現在再生中のラインの前にラインを変更、追加、または削除するとき、状態の不整合を防ぐために、自動的に変更されたラインにステートのロールバックが行われます。
もしホットリロードが機能しないようなら、Auto Refresh
が有効になっていて、Script Changes While Playing
が Recompile And Continue Playing
にセットされているか確認してください。どちらもUnity エディターメニューの Edit -> Preferences -> General
にあります。
再生中のnaninovelスクリプトのホットリロードを手動で開始するには(たとえば、Unityプロジェクトの外部でスクリプトファイルを編集している場合)、 reload
コンソールコマンドを使用します。このコマンドはエディターのみで機能します(ビルドでは機能しません)。
IDE サポート
構文のハイライト、エラーチェック、オートコンプリート、インタラクティブドキュメントといったIDE機能で、スクリプト作成時の生産性が大幅に向上します。無料でオープンソースの VS Code(Windows、MacOS、Linuxで利用可能)用の拡張機能を作成しました。これは、NaniScript構文に不可欠なIDEサポートを提供します。
拡張機能のアクティベートと利用に関しては、次のビデオチュートリアルを確認してください。
スクリプトデバッグ
大きなnaninovelスクリプトで作業しているとき、特定の部分の機能を確認するのに、常に最初からスクリプトを再生するのは面倒かもしれません。

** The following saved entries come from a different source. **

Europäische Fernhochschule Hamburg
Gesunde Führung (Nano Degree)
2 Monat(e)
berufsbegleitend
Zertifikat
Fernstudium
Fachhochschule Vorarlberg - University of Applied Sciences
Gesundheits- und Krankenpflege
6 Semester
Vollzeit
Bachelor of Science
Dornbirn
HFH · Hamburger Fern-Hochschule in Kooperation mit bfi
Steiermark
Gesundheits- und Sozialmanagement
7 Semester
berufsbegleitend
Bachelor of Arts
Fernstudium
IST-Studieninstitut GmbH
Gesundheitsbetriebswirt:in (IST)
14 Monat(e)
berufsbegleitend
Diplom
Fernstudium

開発コンソール で、現在再生中のスクリプトを任意の行に瞬時に「巻き戻す」ことができます:
rewind 12
— 現在のスクリプトの12行目から再生を開始します。同じ方法で前後に巻き戻すことができます。ゲームの実行中にコンソールを開くには、コンソールがエンジンコンフィグで有効になっていることを確認し、 ~
キーを押します(構成で変更可能)。タッチスクリーンデバイスで実行している場合は、マルチタッチ(3つ以上の同時タッチ)を行ってください。
現在再生中のスクリプトとラインを確認するには、デバッグウィンドウを使用します: 開発コンソールで debug
と入力し、Enter
キーを押してウィンドウを表示します。
再生中のスクリプト名、行番号、コマンド(インライン)インデックスがウィンドウのタイトルに表示されます。自動ボイス再生 機能が有効の場合は、対応するボイスクリップの名前も表示されます。タイトルをドラッグすることでウィンドウの位置を変更できます。"Stop" ボタンはスクリプトの実行を停止します。スクリプトプレーヤーが停止すると、 "Play" ボタンで実行を再開できます。 "Close" ボタンを押すとデバッグウィンドウを閉じることができます。
デバッグウィンドウは、エディタービルドとプレーヤービルドの両方で使用できます。